Zeitschrift Aquatic Sciences
Seite(n) 10.1007/s0
Titel der Proceedings Aquatic Sciences
DOI 10.1007/s00027-016-0465-4

Open Access

Abstract

We present evidence that oxygenic primary production occurs in the virtually anoxic regions (i.e. regions where no oxygen was detected) of the eutrophic, pre-alpine Lake Rot (Switzerland). Chlorophyll-a measurements in combination with phytoplankton densities indicated the presence of oxygenic primary producers throughout the water column. While Chlorophyceae were present as the main class of oxygenic phototrophs above the oxycline, which extended from 8 down to 9.2 m, the phototrophic community in and below the oxycline was dominated by cyanobacteria. In-situ incubation experiments with H14CO3− conducted in August 2013 revealed an oxygenic primary production rate of 1.0 and 0.5 mg C m−3 h−1 in 9 and 10 m depth, respectively.

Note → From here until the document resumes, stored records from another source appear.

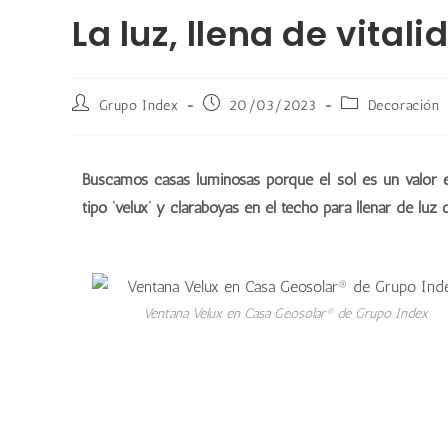
La luz, llena de vital
Grupo Index
20/03/2023
Decoración
Buscamos casas luminosas porque el sol es un valor en
tipo ‘velux’ y claraboyas en el techo para llenar de luz 
Ventana Velux en Casa Geosolar® de Grupo Index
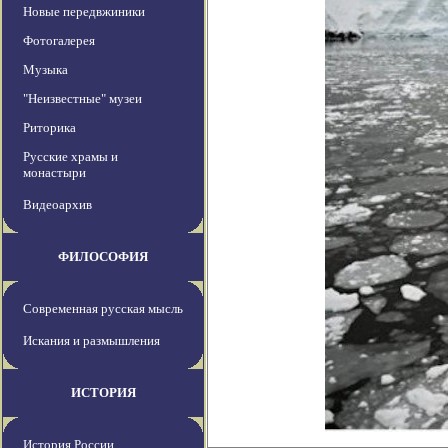
Новые передвжиники
Фотогалерея
Музыка
"Неизвестные" музеи
Риторика
Русские храмы и
монастыри
Видеоархив
ФИЛОСОФИЯ
Современная русская мысль
Искания и размышления
ИСТОРИЯ
История России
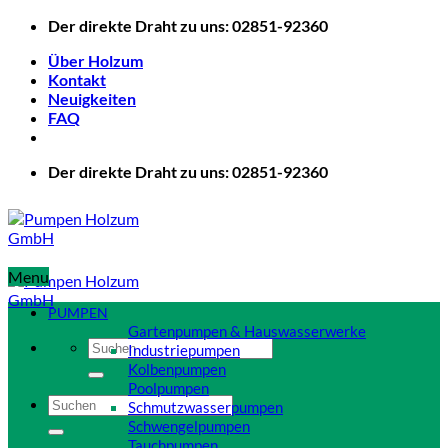
Zum
Der direkte Draht zu uns: 02851-92360
Inhalt
Über Holzum
springen
Kontakt
Neuigkeiten
FAQ
Der direkte Draht zu uns: 02851-92360
Menu
PUMPEN
Gartenpumpen & Hauswasserwerke
Suchen
Industriepumpen
nach:
Kolbenpumpen
Poolpumpen
Suchen
Schmutzwasserpumpen
nach:
Schwengelpumpen
Tauchpumpen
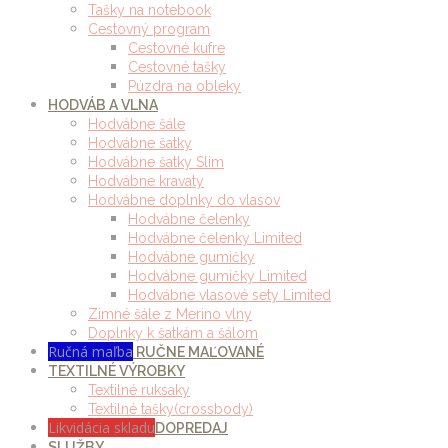
Tašky na notebook
Cestovný program
Cestovné kufre
Cestovné tašky
Púzdra na obleky
HODVÁB A VLNA
Hodvábne šále
Hodvábne šatky
Hodvábne šatky Slim
Hodvábne kravaty
Hodvábne doplnky do vlasov
Hodvábne čelenky
Hodvábne čelenky Limited
Hodvábne gumičky
Hodvábne gumičky Limited
Hodvábne vlasové sety Limited
Zimné šále z Merino vlny
Doplnky k šatkám a šálom
Ručná maľba
RUČNE MAĽOVANÉ
TEXTILNÉ VÝROBKY
Textilné ruksaky
Textilné tašky(crossbody)
Likvidácia skladu
DOPREDAJ
SLUŽBY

However, measurements with optical trace oxygen sensors showed that oxygen concentrations were below the detection limit (20 nmol l−1) during the incubation period below 9.2 m. Potential oxygen consumption rates, which were 10–20 times higher than oxygen production rates, explain this absence of free oxygen. Our data show that oxygen production in the virtually anoxic zone corresponded to approximately 8 % of the oxygen flux driven by the concentration gradient in the oxycline. This provided an important source of electron acceptors for biogeochemical processes beyond the conventional redox boundary and in the apparently oxygen depleted zone of Lake Rot. This oxygenic primary production in the virtually anoxic zone could allow growth and activity of aerobic microorganisms adapted to low oxygen supply.